• **Directions for this task**:
Show every line of the data below that includes the word "davon".

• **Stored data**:
◆ ◆ ◆ ◆ ◆ ◆ ◆

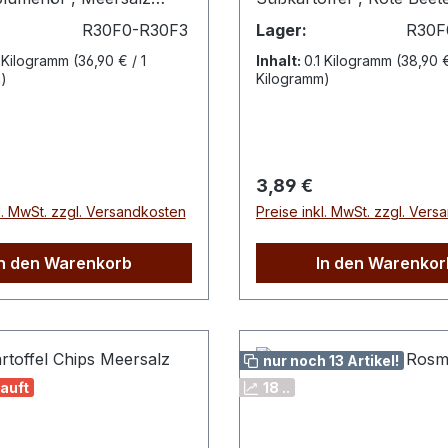
biologischem
veränderlichen Anteilen,
R30F0-R30F3
Lager:
R30F
hrwerte pro
Sonnenblumenöl*, Meers
1 Kilogramm
(36,90 € / 1
Inhalt:
0.1 Kilogramm
(38,90 €
rgie 2050kJEnergie 492
*aus biologischem
)
Kilogramm)
 30g davon gesättigte
AnbauNährwerte pro
en 3,5gKohlenhydrate 51g
100gEnergie 2165 kJEner
cker 33gBallaststoffe
kcalFett 36g davon gesätt
iß 4,7gSalz 1,0g
Fettsäuren 3,3gKohlenhy
r Preis:
Regulärer Preis:
3,89 €
36g davon Zucker
l. MwSt. zzgl. Versandkosten
Preise inkl. MwSt. zzgl. Ver
24gBallaststoffe 14gEiwe
5,1gSalz 1,0g
In den Warenkorb
In den Warenkor
nur noch 13 Artikel!
auft
18 ..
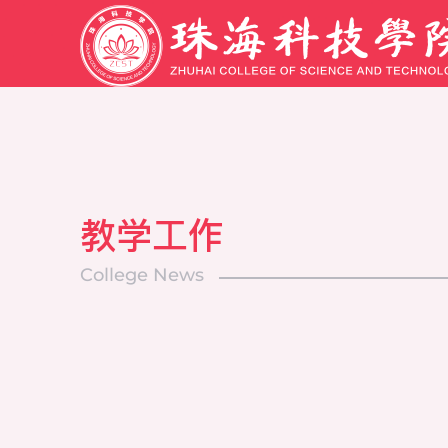
教学工作
College News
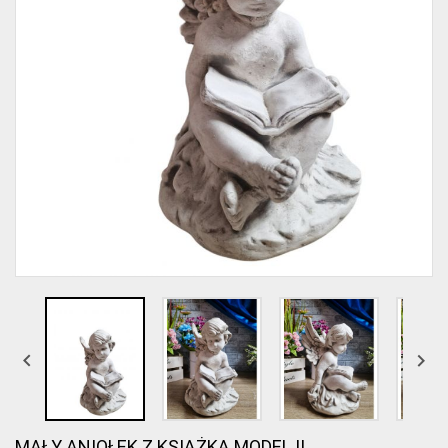


MAŁY ANIOŁEK Z KSIĄŻKĄ MODEL II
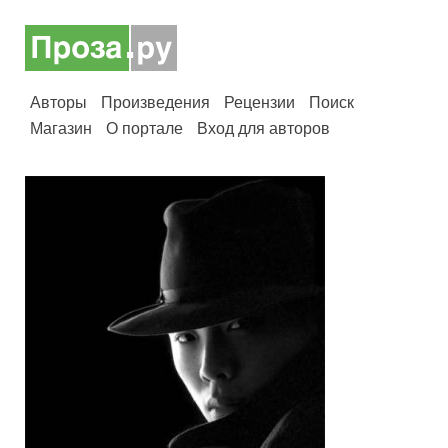
Авторы
Произведения
Рецензии
Поиск
Магазин
О портале
Вход для авторов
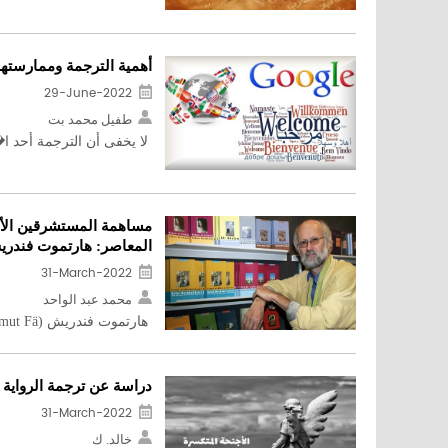
أهمية الترجمة وممارستها
29-June-2022
طفيل محمد بت
لا يخفى أن الترجمة أحد ا�
مساهمة المستشرقين الأل
المعاصر: هارتموت فندري
31-March-2022
محمد عبد الواحد
هارتموت فندريش (Hartmut Fä ...
دراسة عن ترجمة الرواية
31-March-2022
خالد. ك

◆ ◆ ◆ ◆ ◆ ◆ ◆

• **Completed task**:
 30g davon gesättigte
kcalFett 36g davon gesätt
36g davon Zucker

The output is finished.